── Data for this exercise ──
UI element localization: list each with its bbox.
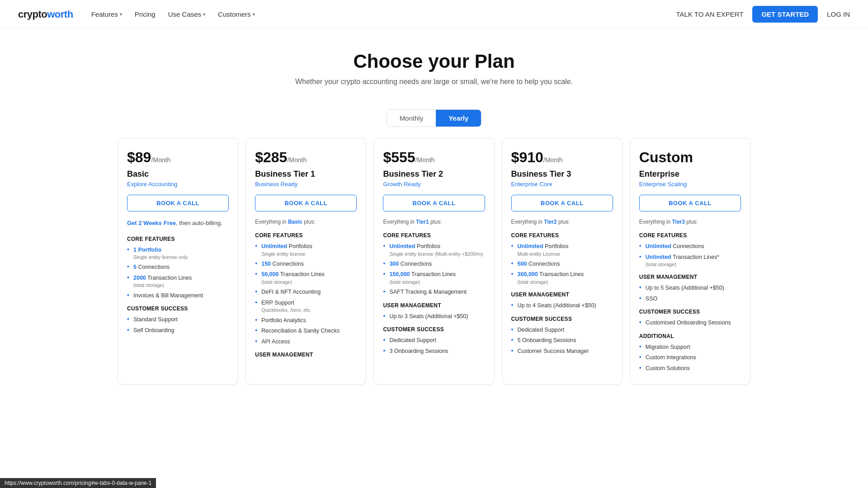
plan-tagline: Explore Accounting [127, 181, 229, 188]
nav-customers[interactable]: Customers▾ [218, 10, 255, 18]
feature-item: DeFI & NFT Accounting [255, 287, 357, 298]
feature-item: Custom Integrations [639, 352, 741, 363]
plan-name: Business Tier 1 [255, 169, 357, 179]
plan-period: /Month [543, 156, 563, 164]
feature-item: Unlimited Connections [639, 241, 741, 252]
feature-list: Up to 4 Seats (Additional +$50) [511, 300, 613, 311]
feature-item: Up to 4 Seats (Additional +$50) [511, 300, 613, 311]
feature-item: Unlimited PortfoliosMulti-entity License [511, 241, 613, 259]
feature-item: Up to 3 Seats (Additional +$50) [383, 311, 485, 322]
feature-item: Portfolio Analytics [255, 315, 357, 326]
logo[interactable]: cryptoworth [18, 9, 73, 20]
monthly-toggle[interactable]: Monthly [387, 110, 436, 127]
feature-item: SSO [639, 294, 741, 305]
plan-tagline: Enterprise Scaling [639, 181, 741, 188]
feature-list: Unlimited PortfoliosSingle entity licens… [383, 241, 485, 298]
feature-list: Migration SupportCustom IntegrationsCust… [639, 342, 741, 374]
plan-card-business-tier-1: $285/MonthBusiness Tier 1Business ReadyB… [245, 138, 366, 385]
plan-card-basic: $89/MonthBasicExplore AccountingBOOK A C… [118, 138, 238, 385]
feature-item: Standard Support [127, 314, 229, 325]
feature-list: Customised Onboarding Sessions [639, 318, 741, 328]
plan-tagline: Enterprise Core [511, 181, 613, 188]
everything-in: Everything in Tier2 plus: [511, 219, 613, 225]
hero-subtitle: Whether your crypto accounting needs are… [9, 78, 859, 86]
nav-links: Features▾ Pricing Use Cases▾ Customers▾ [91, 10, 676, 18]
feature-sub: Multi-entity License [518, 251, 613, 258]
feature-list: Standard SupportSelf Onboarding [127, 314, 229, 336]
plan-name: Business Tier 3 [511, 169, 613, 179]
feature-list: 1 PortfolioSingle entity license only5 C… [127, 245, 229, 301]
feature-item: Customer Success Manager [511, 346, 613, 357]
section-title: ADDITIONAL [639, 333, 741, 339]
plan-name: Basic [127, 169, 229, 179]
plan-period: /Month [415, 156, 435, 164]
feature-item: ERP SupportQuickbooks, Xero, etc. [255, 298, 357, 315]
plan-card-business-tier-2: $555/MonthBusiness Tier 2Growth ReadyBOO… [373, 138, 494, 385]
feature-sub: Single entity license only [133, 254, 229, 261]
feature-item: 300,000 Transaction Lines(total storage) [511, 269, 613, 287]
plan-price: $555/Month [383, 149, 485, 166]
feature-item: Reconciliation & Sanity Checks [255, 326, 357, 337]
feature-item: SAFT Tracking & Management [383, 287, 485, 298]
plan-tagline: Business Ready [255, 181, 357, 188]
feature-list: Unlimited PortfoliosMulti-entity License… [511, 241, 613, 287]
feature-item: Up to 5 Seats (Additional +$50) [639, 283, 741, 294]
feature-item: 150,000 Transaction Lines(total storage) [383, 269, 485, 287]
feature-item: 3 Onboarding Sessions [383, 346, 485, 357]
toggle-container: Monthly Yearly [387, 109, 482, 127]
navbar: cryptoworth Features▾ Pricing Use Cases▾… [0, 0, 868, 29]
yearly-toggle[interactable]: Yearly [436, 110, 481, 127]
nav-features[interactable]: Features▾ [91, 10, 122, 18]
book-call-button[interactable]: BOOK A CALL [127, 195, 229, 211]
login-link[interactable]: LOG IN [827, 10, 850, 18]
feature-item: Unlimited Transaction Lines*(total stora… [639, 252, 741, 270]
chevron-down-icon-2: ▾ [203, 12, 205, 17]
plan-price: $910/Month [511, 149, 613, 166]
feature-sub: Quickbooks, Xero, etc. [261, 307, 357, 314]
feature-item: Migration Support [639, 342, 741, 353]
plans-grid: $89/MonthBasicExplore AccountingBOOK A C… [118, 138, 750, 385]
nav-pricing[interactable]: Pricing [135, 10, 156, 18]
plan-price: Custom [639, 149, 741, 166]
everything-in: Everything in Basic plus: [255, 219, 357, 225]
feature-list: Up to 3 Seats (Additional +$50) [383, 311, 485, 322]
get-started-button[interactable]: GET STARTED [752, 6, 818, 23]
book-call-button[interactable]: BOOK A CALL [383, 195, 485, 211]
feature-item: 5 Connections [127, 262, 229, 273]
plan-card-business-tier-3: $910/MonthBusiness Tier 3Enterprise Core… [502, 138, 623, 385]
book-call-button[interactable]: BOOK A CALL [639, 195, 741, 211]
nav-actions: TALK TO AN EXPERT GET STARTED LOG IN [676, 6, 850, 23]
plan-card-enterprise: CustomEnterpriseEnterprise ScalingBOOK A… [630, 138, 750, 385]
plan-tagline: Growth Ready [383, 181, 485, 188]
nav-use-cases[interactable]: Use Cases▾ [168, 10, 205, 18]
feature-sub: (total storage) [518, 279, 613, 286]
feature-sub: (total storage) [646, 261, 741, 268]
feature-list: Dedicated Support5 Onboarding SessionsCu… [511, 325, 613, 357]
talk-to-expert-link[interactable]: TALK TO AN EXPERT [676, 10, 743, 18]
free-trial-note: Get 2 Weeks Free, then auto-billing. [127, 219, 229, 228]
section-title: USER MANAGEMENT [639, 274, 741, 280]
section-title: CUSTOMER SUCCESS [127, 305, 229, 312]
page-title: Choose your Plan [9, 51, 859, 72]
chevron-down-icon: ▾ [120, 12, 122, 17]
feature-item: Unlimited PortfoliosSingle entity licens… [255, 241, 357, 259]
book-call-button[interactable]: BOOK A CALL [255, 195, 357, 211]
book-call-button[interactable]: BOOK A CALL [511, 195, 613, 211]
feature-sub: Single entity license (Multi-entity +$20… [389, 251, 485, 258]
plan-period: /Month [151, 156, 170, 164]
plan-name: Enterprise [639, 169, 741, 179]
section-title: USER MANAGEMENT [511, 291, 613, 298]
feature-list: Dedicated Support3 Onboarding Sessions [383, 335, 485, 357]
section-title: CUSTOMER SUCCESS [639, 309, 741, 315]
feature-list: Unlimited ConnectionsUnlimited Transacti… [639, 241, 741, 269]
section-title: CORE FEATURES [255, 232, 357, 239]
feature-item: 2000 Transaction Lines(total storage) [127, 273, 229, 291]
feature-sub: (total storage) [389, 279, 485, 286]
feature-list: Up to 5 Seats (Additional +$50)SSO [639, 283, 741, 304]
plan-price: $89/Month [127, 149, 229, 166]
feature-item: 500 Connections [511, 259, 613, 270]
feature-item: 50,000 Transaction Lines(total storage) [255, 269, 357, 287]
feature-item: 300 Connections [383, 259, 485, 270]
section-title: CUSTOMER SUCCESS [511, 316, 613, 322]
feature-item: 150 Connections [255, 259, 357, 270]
───
→ **Task requirements**: Leaving the images out, print the records above exactly.

→ **Answer**:
UI element localization: list each with its bbox.
plan-tagline: Explore Accounting [127, 181, 229, 188]
nav-customers[interactable]: Customers▾ [218, 10, 255, 18]
feature-item: DeFI & NFT Accounting [255, 287, 357, 298]
feature-item: Custom Integrations [639, 352, 741, 363]
plan-name: Business Tier 1 [255, 169, 357, 179]
plan-period: /Month [543, 156, 563, 164]
feature-item: Unlimited Connections [639, 241, 741, 252]
feature-list: Up to 4 Seats (Additional +$50) [511, 300, 613, 311]
feature-item: Up to 4 Seats (Additional +$50) [511, 300, 613, 311]
feature-item: Unlimited PortfoliosMulti-entity License [511, 241, 613, 259]
feature-item: Up to 3 Seats (Additional +$50) [383, 311, 485, 322]
feature-item: Portfolio Analytics [255, 315, 357, 326]
logo[interactable]: cryptoworth [18, 9, 73, 20]
monthly-toggle[interactable]: Monthly [387, 110, 436, 127]
feature-item: SSO [639, 294, 741, 305]
plan-tagline: Enterprise Scaling [639, 181, 741, 188]
feature-list: Unlimited PortfoliosSingle entity licens… [383, 241, 485, 298]
feature-list: Migration SupportCustom IntegrationsCust… [639, 342, 741, 374]
plan-card-business-tier-1: $285/MonthBusiness Tier 1Business ReadyB… [245, 138, 366, 385]
plan-card-basic: $89/MonthBasicExplore AccountingBOOK A C… [118, 138, 238, 385]
feature-item: Standard Support [127, 314, 229, 325]
feature-list: Customised Onboarding Sessions [639, 318, 741, 328]
plan-tagline: Enterprise Core [511, 181, 613, 188]
everything-in: Everything in Tier2 plus: [511, 219, 613, 225]
hero-subtitle: Whether your crypto accounting needs are… [9, 78, 859, 86]
nav-links: Features▾ Pricing Use Cases▾ Customers▾ [91, 10, 676, 18]
feature-sub: Multi-entity License [518, 251, 613, 258]
feature-list: Standard SupportSelf Onboarding [127, 314, 229, 336]
plan-name: Business Tier 3 [511, 169, 613, 179]
feature-list: 1 PortfolioSingle entity license only5 C… [127, 245, 229, 301]
feature-item: Customer Success Manager [511, 346, 613, 357]
section-title: ADDITIONAL [639, 333, 741, 339]
plan-name: Basic [127, 169, 229, 179]
plan-period: /Month [415, 156, 435, 164]
feature-item: ERP SupportQuickbooks, Xero, etc. [255, 298, 357, 315]
plan-card-business-tier-2: $555/MonthBusiness Tier 2Growth ReadyBOO… [373, 138, 494, 385]
feature-sub: Single entity license only [133, 254, 229, 261]
feature-item: 300,000 Transaction Lines(total storage) [511, 269, 613, 287]
plan-price: $555/Month [383, 149, 485, 166]
feature-item: Reconciliation & Sanity Checks [255, 326, 357, 337]
feature-item: SAFT Tracking & Management [383, 287, 485, 298]
plan-tagline: Business Ready [255, 181, 357, 188]
feature-list: Unlimited PortfoliosMulti-entity License… [511, 241, 613, 287]
feature-item: Up to 5 Seats (Additional +$50) [639, 283, 741, 294]
feature-item: 150,000 Transaction Lines(total storage) [383, 269, 485, 287]
feature-item: 3 Onboarding Sessions [383, 346, 485, 357]
toggle-container: Monthly Yearly [387, 109, 482, 127]
navbar: cryptoworth Features▾ Pricing Use Cases▾… [0, 0, 868, 29]
yearly-toggle[interactable]: Yearly [436, 110, 481, 127]
nav-features[interactable]: Features▾ [91, 10, 122, 18]
book-call-button[interactable]: BOOK A CALL [127, 195, 229, 211]
login-link[interactable]: LOG IN [827, 10, 850, 18]
feature-item: Unlimited Transaction Lines*(total stora… [639, 252, 741, 270]
chevron-down-icon-2: ▾ [203, 12, 205, 17]
plan-price: $910/Month [511, 149, 613, 166]
feature-sub: Quickbooks, Xero, etc. [261, 307, 357, 314]
feature-item: Migration Support [639, 342, 741, 353]
plans-grid: $89/MonthBasicExplore AccountingBOOK A C… [118, 138, 750, 385]
nav-pricing[interactable]: Pricing [135, 10, 156, 18]
plan-price: Custom [639, 149, 741, 166]
everything-in: Everything in Basic plus: [255, 219, 357, 225]
feature-list: Up to 3 Seats (Additional +$50) [383, 311, 485, 322]
get-started-button[interactable]: GET STARTED [752, 6, 818, 23]
book-call-button[interactable]: BOOK A CALL [383, 195, 485, 211]
feature-item: 5 Connections [127, 262, 229, 273]
plan-card-business-tier-3: $910/MonthBusiness Tier 3Enterprise Core… [502, 138, 623, 385]
book-call-button[interactable]: BOOK A CALL [639, 195, 741, 211]
nav-actions: TALK TO AN EXPERT GET STARTED LOG IN [676, 6, 850, 23]
plan-card-enterprise: CustomEnterpriseEnterprise ScalingBOOK A… [630, 138, 750, 385]
plan-tagline: Growth Ready [383, 181, 485, 188]
nav-use-cases[interactable]: Use Cases▾ [168, 10, 205, 18]
feature-sub: (total storage) [518, 279, 613, 286]
feature-sub: (total storage) [646, 261, 741, 268]
feature-list: Dedicated Support5 Onboarding SessionsCu… [511, 325, 613, 357]
talk-to-expert-link[interactable]: TALK TO AN EXPERT [676, 10, 743, 18]
free-trial-note: Get 2 Weeks Free, then auto-billing. [127, 219, 229, 228]
section-title: USER MANAGEMENT [639, 274, 741, 280]
section-title: CUSTOMER SUCCESS [127, 305, 229, 312]
page-title: Choose your Plan [9, 51, 859, 72]
chevron-down-icon: ▾ [120, 12, 122, 17]
feature-item: Unlimited PortfoliosSingle entity licens… [255, 241, 357, 259]
book-call-button[interactable]: BOOK A CALL [255, 195, 357, 211]
book-call-button[interactable]: BOOK A CALL [511, 195, 613, 211]
feature-sub: Single entity license (Multi-entity +$20… [389, 251, 485, 258]
plan-period: /Month [151, 156, 170, 164]
plan-name: Enterprise [639, 169, 741, 179]
section-title: USER MANAGEMENT [511, 291, 613, 298]
feature-list: Dedicated Support3 Onboarding Sessions [383, 335, 485, 357]
section-title: CUSTOMER SUCCESS [639, 309, 741, 315]
feature-list: Unlimited ConnectionsUnlimited Transacti… [639, 241, 741, 269]
section-title: CORE FEATURES [255, 232, 357, 239]
feature-item: 2000 Transaction Lines(total storage) [127, 273, 229, 291]
feature-sub: (total storage) [389, 279, 485, 286]
feature-list: Up to 5 Seats (Additional +$50)SSO [639, 283, 741, 304]
plan-price: $89/Month [127, 149, 229, 166]
feature-item: 500 Connections [511, 259, 613, 270]
feature-item: 50,000 Transaction Lines(total storage) [255, 269, 357, 287]
feature-item: 300 Connections [383, 259, 485, 270]
section-title: CUSTOMER SUCCESS [511, 316, 613, 322]
feature-item: 150 Connections [255, 259, 357, 270]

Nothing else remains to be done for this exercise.